Bacillus subtilis as a Tool in Basic Science and Applied Research
by
Imrich Barák(Institute of Molecular Biology, Slovak Academy of Sciences)
→
Europe/Berlin
AER17/5.14-5.16 (European XFEL GmbH)
AER17/5.14-5.16
European XFEL GmbH
Albert-Einstein-Ring 19
22761 Hamburg
Description
Bacillus subtilis is an internationally-recognised model microorganism, whose physiology, biochemistry and genetics has been studied for decades. Our research is oriented toward studying the proteins involved in basic processes in B. subtilis as cell division, sporulation and programmed cell death. The lecture will cover broad range of results explaining the mechanism of the basic cell processes in B. subtilis and its potential in biotechnological exploitation. It will concentrate on basic science questions as i) How the cell knows with high precision to find its center? ii) How the cell knows when to start to sporulate? iii) How the asymmetry in gene expression is programmed? iv) Why the unicellular organism is programmed for self destruction? How the resistant spore coat is assembled and can it be used for novel nano-biotechnology?

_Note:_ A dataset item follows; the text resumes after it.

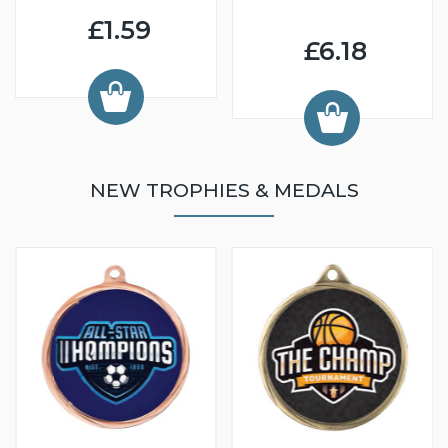
£1.59
£6.18
NEW TROPHIES & MEDALS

The main focus of the lecture will be the formation of spore coat structures. When challenged by starvation, Bacillus subtilis produce a dormant cell type, called a spore. Spores are distinctive by a unique capability to withstand extreme environmental conditions. Fundamental importance to spore resistance but also for its germination is the coat. The coat is proteinaceous multilayered shell that provides mechanical integrity and excludes large toxic molecules while allowing small nutrient molecules to access germination receptors beneath the coat. Spore coat is formed by over 70 proteins, ranging in size from about 6 to 70 kDa. The process of the coat assembly which is rather poorly understood, represents a central objective of our research. We are focusing on a group of coat proteins, called morphogenetic which act in controlling the deposition of the various coat components around the forming spore. We examined the protein-protein interactions between these proteins using genetic, biochemical and biophysical methods. Our data imply that due to the physical association the crucial morphogenetic proteins can form a basic skeleton where other coat proteins would be attached. Consequently we investigated the self-assembly properties of spore coat proteins by electron microscopy. Currently, there are no structural information about the individual coat components. In order to gain insights into the structure of the spore coat of B. subtilis we have prepared a set of recombinant coat proteins and analyzed these proteins both as single species and in combination. A number of self-assembled structures including two-dimensional crystals and helical fibers were discovered thus clearly indicating that coat proteins have an intrinsic tendency for self-organization into higher order assemblies.